Originally Posted by
w12code3
Since I am new here I will tread lightly on this issue as it seems that my post will be running against the grain of popular opinion in this thread. I am a police sergeant in Washington State. I have been shot with the tazer several times and have deployed it many times against non-compliant suspects. I know just how very painful the tazer is and do not deploy it lightheartedly.
I my own experience, the tazer has saved me from having to shoot two people in the four years that we have used it. None of the people who have forced me to deploy the tazer against them have suffered anything more than transient pain and minor dart puncture wounds. The only “injury” beyond this in my deployments was a man who was hit in the lip with the tazer dart and had to be taken to the hospital to have it removed. That being said, that same man was mere seconds away from being shot in the chest with my M14 and only my cover officer's quick action with the tazer saved him as he advanced on our position with an axe. Think about that for a moment will you? In four years the tazer made it possible for me to take two disturbed human beings to court rather than to the hospital or the morgue.

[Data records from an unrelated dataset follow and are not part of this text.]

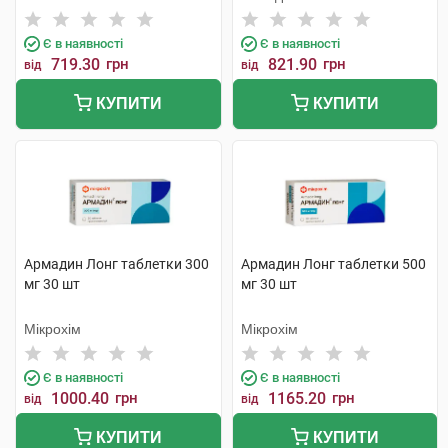
Хеель
Є в наявності
Є в наявності
719.30
грн
821.90
грн
від
від
КУПИТИ
КУПИТИ
Армадин Лонг таблетки 300
Армадин Лонг таблетки 500
мг 30 шт
мг 30 шт
Мікрохім
Мікрохім
Є в наявності
Є в наявності
1000.40
грн
1165.20
грн
від
від
КУПИТИ
КУПИТИ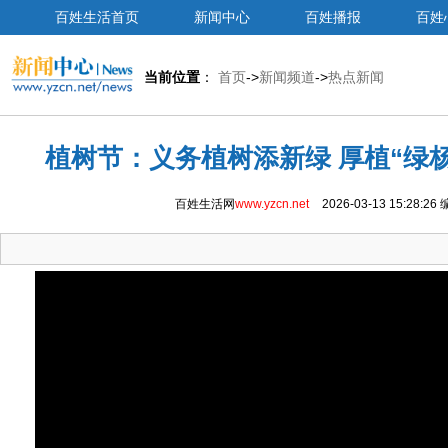
百姓生活首页
新闻中心
百姓播报
百姓
当前位置
：
首页
->
新闻频道
->
热点新闻
植树节：义务植树添新绿 厚植“绿
百姓生活网
www.yzcn.net
2026-03-13 15:28:26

These kind of saves happens every day all across the nation and it progresses well beyond just averted lethal force. In our department before we procured the tazer, each year we averaged 8 officers (from a patrol staff of 20) having to receive medical attention at the hospital for wounds received in physical altercations with suspects for injuries such as broken fingers, lacerations, dislocations, strained joints, torn muscles, ligaments and tendons, back injury etc. In the four years since we have had just two officers with assault related injuries. The number of suspects attending hospital for injuries that they have suffered in altercations with us has dropped by a very significant amount (I do not have the numbers available to quote though). A suspect that would have otherwise had to have been controlled with counter joint, blunt force, chemical agents and other forms of force are now incapacitated and handcuffed before it comes to that.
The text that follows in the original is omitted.